\begin{center}
    {\huge \bf Appendix}
\end{center}
\vspace{1cm}

This Appendix includes
\begin{itemize}
    \item Additional background, related work, and a discussion on the limitations of the proposed approach in \Cref{sec:app_background}.
    \item Proofs in \Cref{sec:app_proofs}.
    \item Additional examples in \Cref{sec:app_experiments}.
    \item Further discussion on enumeration strategies, including algorithms for enumerating LEGs and MDB causal diagrams, in \Cref{sec:app_enumeration_strategies}.
\end{itemize}
\vspace{1cm}

\section{Background, related work, and limitations}
\label{sec:app_background}

\subsection{Background}
In this section, we review several graphical notions that are used in the main body of this document or will be used for the derivation of proofs.

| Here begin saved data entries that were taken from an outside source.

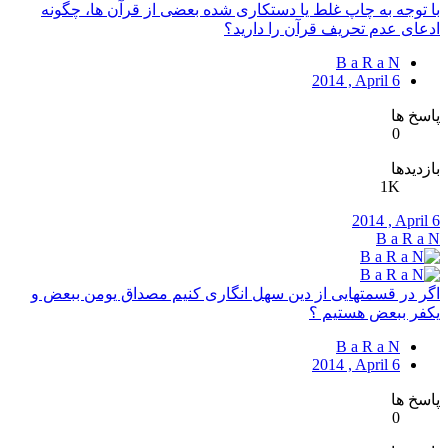
با توجه به چاپ غلط یا دستکاری شده بعضی از قرآن ها، چگونه
ادعای عدم تحریف قرآن را دارید؟
B a R a N
2014 , April 6
پاسخ ها
0
بازدیدها
1K
2014 , April 6
B a R a N
اگر در قسمتهایی از دین سهل انگاری کنیم مصداق یومن ببعض و
یکفر ببعض هستیم ؟
B a R a N
2014 , April 6
پاسخ ها
0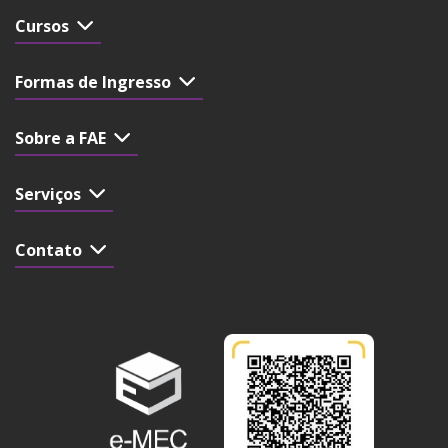
Cursos
Formas de Ingresso
Sobre a FAE
Serviços
Contato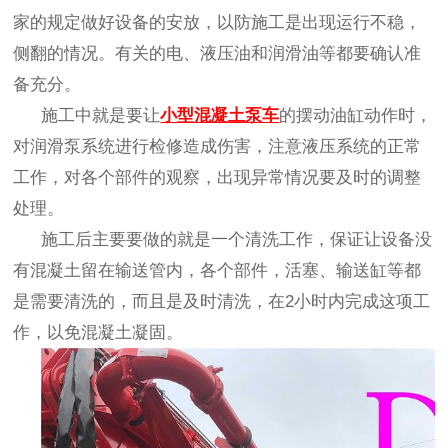
家的规定做好设备的安放，以防施工是出现运行不稳，
侧翻的情况。有关的电、液压油和润滑油等都要确认准
备充分。
施工中就是要让
小型混凝土泵车
的摆动油缸动作时，
对润滑泵系统进行检修造成伤害，注意液压系统的正常
工作，对各个部件的观察，出现异常情况要及时的调整
处理。
施工后主要要做的就是一个清洗工作，保证让设备没
有混凝土留在输送管内，各个部件，活塞、输送缸等都
是需要清洗的，而且是及时清洗，在
2小时内完成这项工
作，以免混凝土凝固。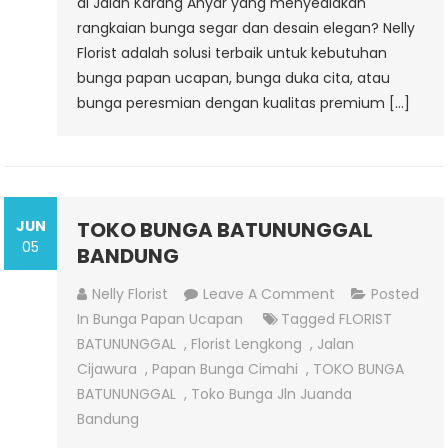
di Jalan Karang Anyar yang menyediakan
rangkaian bunga segar dan desain elegan? Nelly
Florist adalah solusi terbaik untuk kebutuhan
bunga papan ucapan, bunga duka cita, atau
bunga peresmian dengan kualitas premium […]
JUN
TOKO BUNGA BATUNUNGGAL
05
BANDUNG
On
Nelly Florist
Leave A Comment
Posted
TOKO
In
Bunga Papan Ucapan
Tagged
FLORIST
BUNGA
BATUNUNGGAL
,
Florist Lengkong
,
Jalan
BATUNUNGGAL
Cijawura
,
Papan Bunga Cimahi
,
TOKO BUNGA
BANDUNG
BATUNUNGGAL
,
Toko Bunga Jln Juanda
Bandung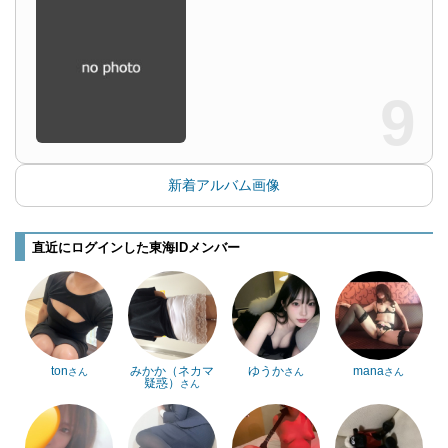
9
新着アルバム画像
直近にログインした東海IDメンバー
ton
みかか（ネカマ
ゆうか
mana
さん
さん
さん
疑惑）
さん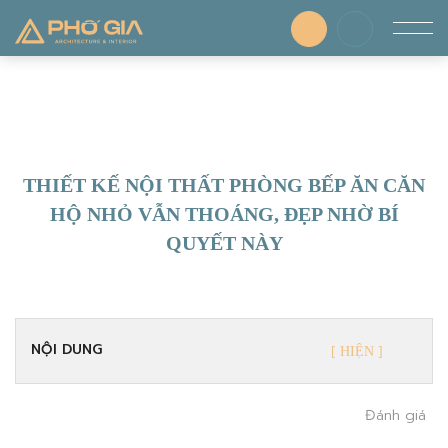
THIẾT KẾ NỘI THẤT PHÒNG BẾP ĂN CĂN
HỘ NHỎ VẪN THOÁNG, ĐẸP NHỜ BÍ
QUYẾT NÀY
NỘI DUNG
Đánh giá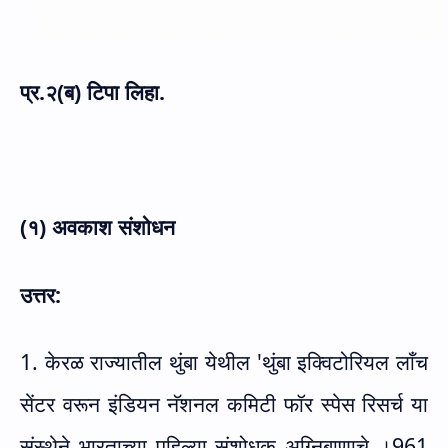
प्र.२(ब) टिपा लिहा.
(१) अवकाश संशोधन
उत्तर:
1. केरळ राज्यातील थुंबा येथील
'
थुंबा इक्विटोरियल लाँच
सेंटर वरून इंडियन नॅशनल कमिटी फॉर स्पेस रिसर्च या
संस्थेने भारताच्या पहिल्या संशोधक अग्निबाणाचे ।961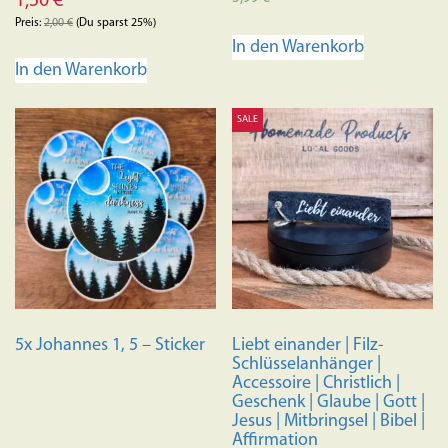
1,50
€
Preis:
2,00
€
(Du sparst 25%)
In den Warenkorb
In den Warenkorb
SALE
5x Johannes 1, 5 – Sticker
Liebt einander | Filz-
Schlüsselanhänger |
Accessoire | Christlich |
Geschenk | Glaube | Gott |
Jesus | Mitbringsel | Bibel |
Affirmation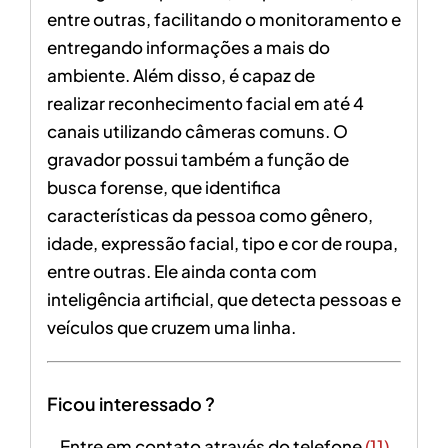
entre outras, facilitando o monitoramento e
entregando informações a mais do
ambiente. Além disso, é capaz de
realizar reconhecimento facial em até 4
canais utilizando câmeras comuns. O
gravador possui também a função de
busca forense, que identifica
características da pessoa como gênero,
idade, expressão facial, tipo e cor de roupa,
entre outras. Ele ainda conta com
inteligência artificial, que detecta pessoas e
veículos que cruzem uma linha.
Ficou interessado ?
Entre em contato através do telefone
(11)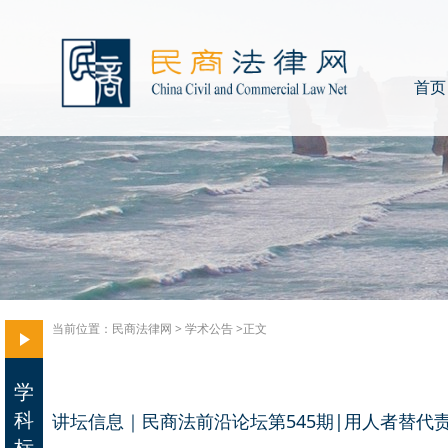
首页
当前位置：
民商法律网
>
学术公告
>正文
学
科
讲坛信息｜民商法前沿论坛第545期|用人者替代
标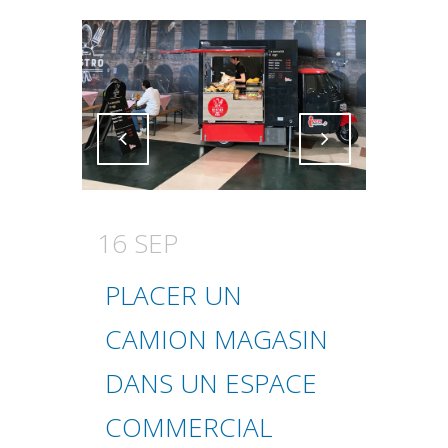
Attiva comando
Attiva comando
16 SEP
PLACER UN
CAMION MAGASIN
DANS UN ESPACE
COMMERCIAL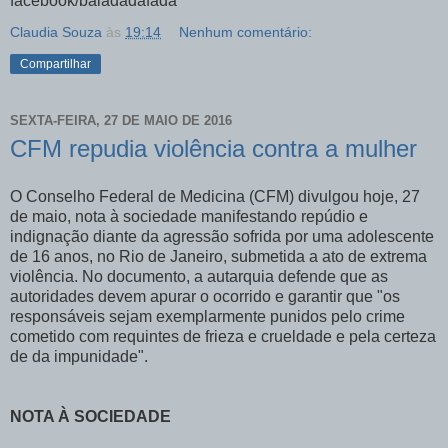
facebook/baladadafada
Claudia Souza
às
19:14
Nenhum comentário:
Compartilhar
SEXTA-FEIRA, 27 DE MAIO DE 2016
CFM repudia violência contra a mulher
O Conselho Federal de Medicina (CFM) divulgou hoje, 27
de maio, nota à sociedade manifestando repúdio e
indignação diante da agressão sofrida por uma adolescente
de 16 anos, no Rio de Janeiro, submetida a ato de extrema
violência. No documento, a autarquia defende que as
autoridades devem apurar o ocorrido e garantir que "os
responsáveis sejam exemplarmente punidos pelo crime
cometido com requintes de frieza e crueldade e pela certeza
de da impunidade".
NOTA À SOCIEDADE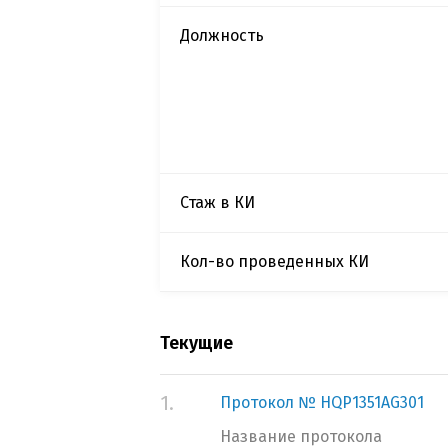
Должность
Стаж в КИ
Кол-во проведенных КИ
Текущие
1.
Протокол № HQP1351AG301
Название протокола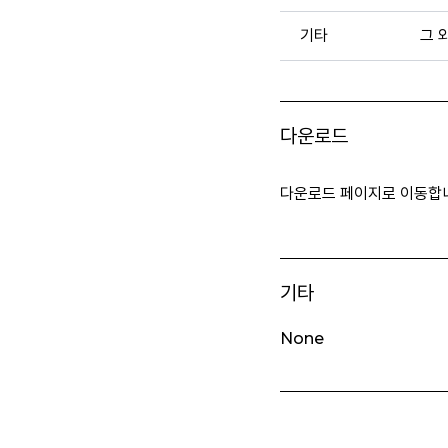
기타
그 
다운로드
다운로드 페이지로 이동합
기타
None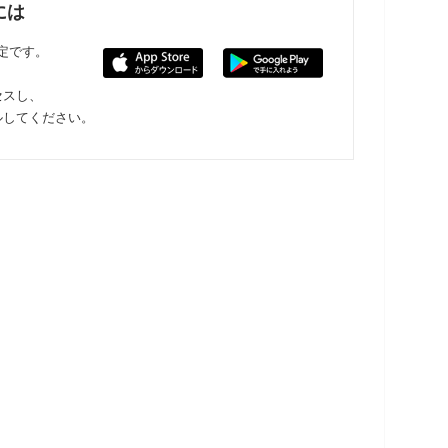
には
限定です。
セスし、
ルしてください。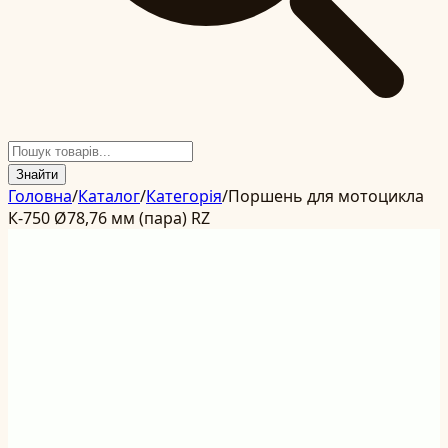
Знайти
Головна
/
Каталог
/
Категорія
/
Поршень для мотоцикла
К-750 Ø78,76 мм (пара) RZ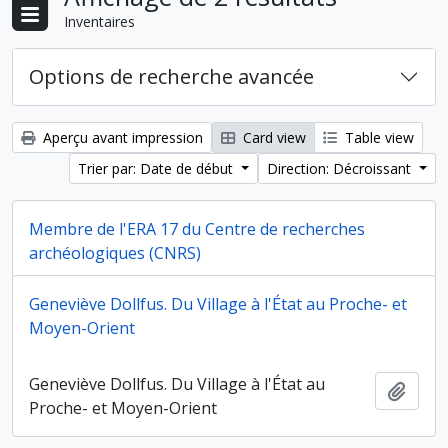
Inventaires
Options de recherche avancée
Aperçu avant impression
Card view
Table view
Trier par: Date de début
Direction: Décroissant
Membre de l'ERA 17 du Centre de recherches
archéologiques (CNRS)
Geneviève Dollfus. Du Village à l'État au Proche- et
Membre de l'ERA 17 du Centre de recherches
Ajout
Moyen-Orient
archéologiques (CNRS)
Geneviève Dollfus. Du Village à l'État au
Ajout
Proche- et Moyen-Orient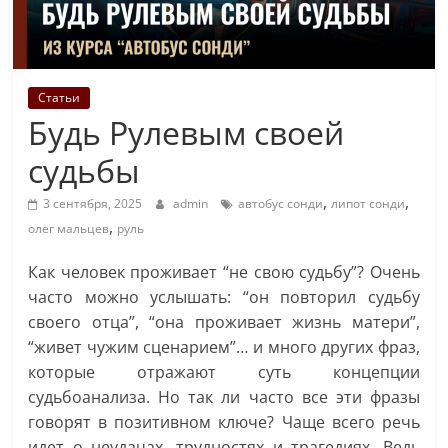
Статьи
Будь Рулевым своей
судьбы
,
,
3 сентября, 2025
admin
автобус сонди
липот сонди
,
олег мальцев
руль
Как человек проживает “не свою судьбу”? Очень
часто можно услышать: “он повторил судьбу
своего отца”, “она проживает жизнь матери”,
“живет чужим сценарием”… и много других фраз,
которые отражают суть концепции
судьбоанализа. Но так ли часто все эти фразы
говорят в позитивном ключе? Чаще всего речь
идет о неудачах, трудностях и трагедиях. Ведь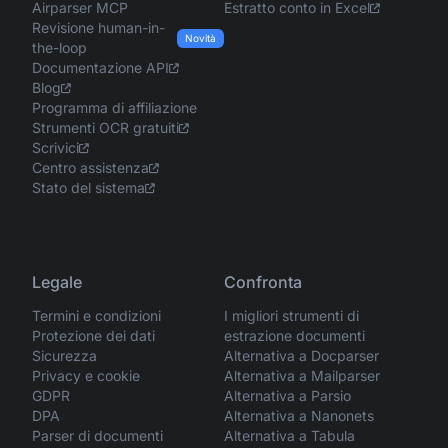
Airparser MCP
Estratto conto in Excel
Revisione human-in-
Novità
the-loop
Documentazione API
Blog
Programma di affiliazione
Strumenti OCR gratuiti
Scrivici
Centro assistenza
Stato del sistema
Legale
Confronta
Termini e condizioni
I migliori strumenti di
Protezione dei dati
estrazione documenti
Sicurezza
Alternativa a Docparser
Privacy e cookie
Alternativa a Mailparser
GDPR
Alternativa a Parsio
DPA
Alternativa a Nanonets
Parser di documenti
Alternativa a Tabula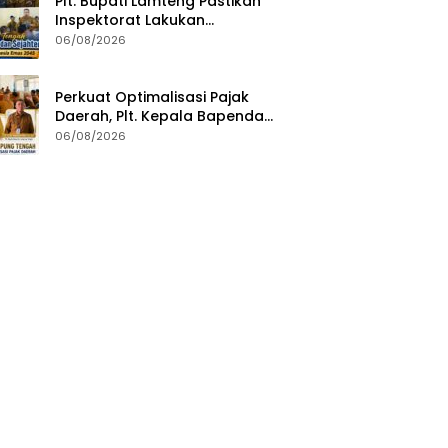
Plt. Bupati Lamteng Pastikan
Inspektorat Lakukan
Pemeriksaan Akhir Masa
06/08/2026
Jabatan 51 Kepala Kampung
Perkuat Optimalisasi Pajak
Daerah, Plt. Kepala Bapenda
Lampung Tengah Minta Seluruh
06/08/2026
Pengelola Tingkatkan Inovasi
dan Efektivitas Kinerja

Firstly, we review manipulations in causal diagrams $\G$. Let $\G$ denote a causal diagram over $\V$ and $\X \subseteq \V$. $\G_\X$ denotes the induced subgraph of $\G$ over $\X$. The $\X$-lower-manipulation of $\G$ deletes all those edges that are out of variables in $\X$ and otherwise keeps $\G$ as it is. The resulting graph is denoted as $\G_{\underline{\X}}$. The $\X$-upper-manipulation of $\G$ deletes all those edges in $\G$ that are into variables in $\X$, and otherwise keeps $\G$ as it is. The resulting graph is denoted as $\G_{\overline{\X}}$. Further, we will use standard graph-theoretic family abbreviations to represent graphical relationships in graphs $\G$, such as parents $pa$, descendants $\de$, ancestors $\an$, and spouses $\spo$. For example, let $X\in \spo(Y)_{\G}$ if $X \dashleftarrow\dashrightarrow Y$ is present in $\G$. Capitalized versions $\Pa, \De, \An, \Spo$ include the argument as well, e.g. $\Pa(\X)_{\G} = pa(\X)_{\G} \union \X$. If $X\in \an(Y)_{\G}\inter \spo(Y)_{\G}$, we say that there is an almost directed cycle between $X$ and $Y$. 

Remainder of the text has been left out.